## Saturday, April 9, 2016

### I have confidence in confidence (intervals) alone!

Plain and simple, confidence intervals allow us to express the accuracy of our data. They're suitable for almost any type of biological measurement as you need three basic things: the sample mean, the standard deviation, and the sample size. Once you determine the degree of confidence you find acceptable for the experiment, you can use those three values to calculate a confidence interval (CI). 95% confidence is standard, though some situations call for a much more narrow CI, such as astrophysics or nuclear weapons. If you choose a conventional CI of 95%, then you are stating the range of values within which there is a 95% chance that the true population value lies.

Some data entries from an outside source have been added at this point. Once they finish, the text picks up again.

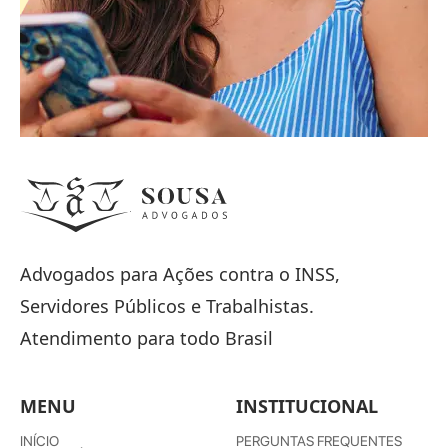
Advogados para Ações contra o INSS,
Servidores Públicos e Trabalhistas.
Atendimento para todo Brasil
MENU
INSTITUCIONAL
INÍCIO
PERGUNTAS FREQUENTES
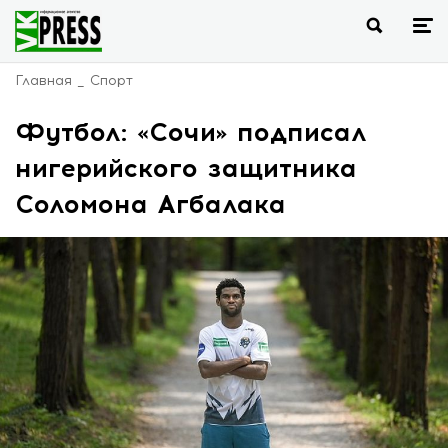
Главная
Спорт
Футбол: «Сочи» подписал
нигерийского защитника
Соломона Агбалака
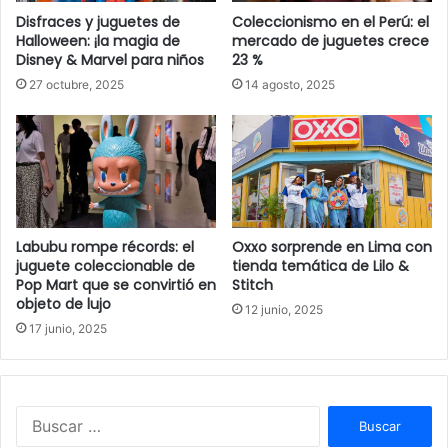
Disfraces y juguetes de
Coleccionismo en el Perú: el
Halloween: ¡la magia de
mercado de juguetes crece
Disney & Marvel para niños
23 %
27 octubre, 2025
14 agosto, 2025
Labubu rompe récords: el
Oxxo sorprende en Lima con
juguete coleccionable de
tienda temática de Lilo &
Pop Mart que se convirtió en
Stitch
objeto de lujo
12 junio, 2025
17 junio, 2025
Buscar:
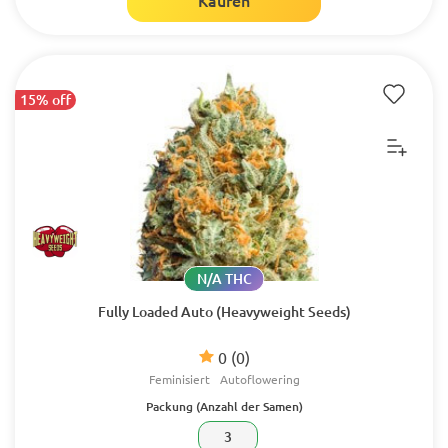
Kaufen
15% off
N/A THC
Fully Loaded Auto (Heavyweight Seeds)
0
(0)
Feminisiert
Autoflowering
Packung (Anzahl der Samen)
3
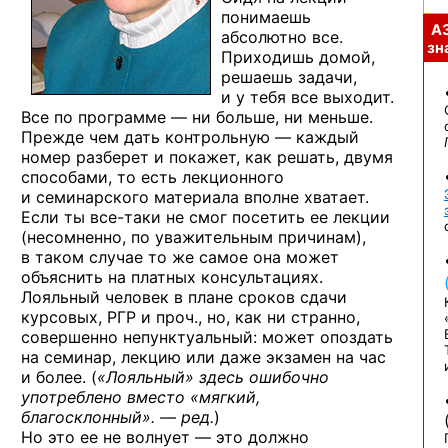
понимаешь
А
абсолютно все.
зна
Приходишь домой,
решаешь задачи,
и у тебя
все выходит.
Все по программе —
ни больше,
ни меньше.
Прежде чем дать
контрольную —
каждый
номер разберет
и покажет,
как решать, двумя
способами,
то есть
лекционного
и семинарского
материала вполне хватает.
Если ты
все-таки
не смог
посетить ее лекции
(несомненно,
по уважительным
причинам),
в таком
случае
то же
самое она может
объяснить
на платных
консультациях.
Лояльный человек
в плане
сроков сдачи
курсовых, РГР
и проч.,
но, как ни странно,
совершенно непунктуальный: может опоздать
на семинар,
лекцию или даже экзамен
на час
и более.
(
«Лояльный» здесь ошибочно
употреблено вместо «мягкий,
благосклонный». — ред.
)
Но это
ее
не волнует —
это должно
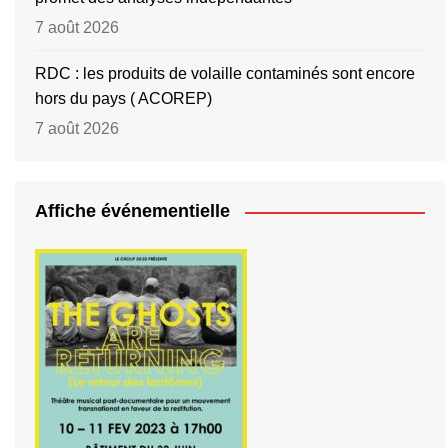
7 août 2026
RDC : les produits de volaille contaminés sont encore
hors du pays ( ACOREP)
7 août 2026
Affiche événementielle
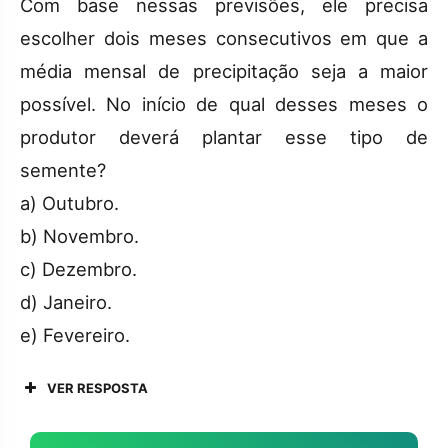
Com base nessas previsões, ele precisa
escolher dois meses consecutivos em que a
média mensal de precipitação seja a maior
possível. No início de qual desses meses o
produtor deverá plantar esse tipo de
semente?
a) Outubro.
b) Novembro.
c) Dezembro.
d) Janeiro.
e) Fevereiro.
VER RESPOSTA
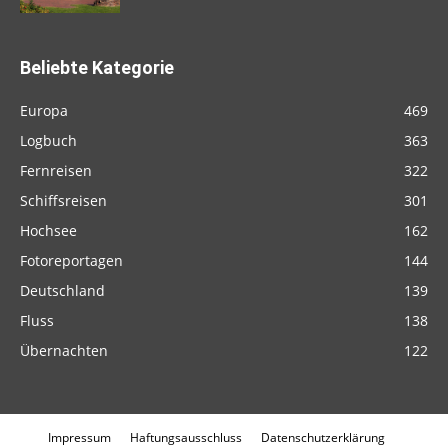
Beliebte Kategorie
Europa
469
Logbuch
363
Fernreisen
322
Schiffsreisen
301
Hochsee
162
Fotoreportagen
144
Deutschland
139
Fluss
138
Übernachten
122
Impressum
Haftungsausschluss
Datenschutzerklärung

The example of weather brought up in the Garfield comic is an easy one to think about in this context. If you want to state a high confidence interval, then you must either have many measurements, a small standard deviation in your measurements, or being willing to accept a very large range of values as your interval. Sure you can say confidently that the temperature in Atlanta, GA is between -40°F and 200°F at any given time, because it’s not meteorologically relevant to state otherwise. Say, instead, that you measure the temperature once an hour for 24 hours, so your sample size equals 24. Perhaps your sample mean is 72°F with a standard deviation of ±7°F. Even though your calculated sample mean is absolutely 72°F, you didn’t measure the temperature continuously all day long, so there’s a very real chance that your mean is an inaccurate representation of the actual fluctuations that occurred, particularly if the temperature quickly rose and then dropped again or vice versa. So you can calculate that you are 95% confident the true temperature mean for the past 24 hours is between 69.2°F and 74.8°F.

You must make many assumption about your data in order to calculate a confidence interval correctly. Namely, you assume that your sample is a random representation of the population, that your data are independent and unbiased, and that your data was accurately obtained. In the scenario I outlined, a faulty thermometer that measures 5 degrees warmer than the actual temperature would ruin the accuracy of your CI. The reality is biology isn’t always as easy to interpret as the temperature scenario I outlined, or to understand when there are problems with the data. What if your project is so novel that you don’t know saying the value could be between -40 and 200 is ludicrous? Maybe the value should be 60 and 80, but the time frame in which you’re capturing your data is so large that unknown biology is skewing your results and causing a large standard deviation?

95% confident sounds like such a sure thing, but it’s important to think critically about what these values are telling you. Is it actually biologically relevant?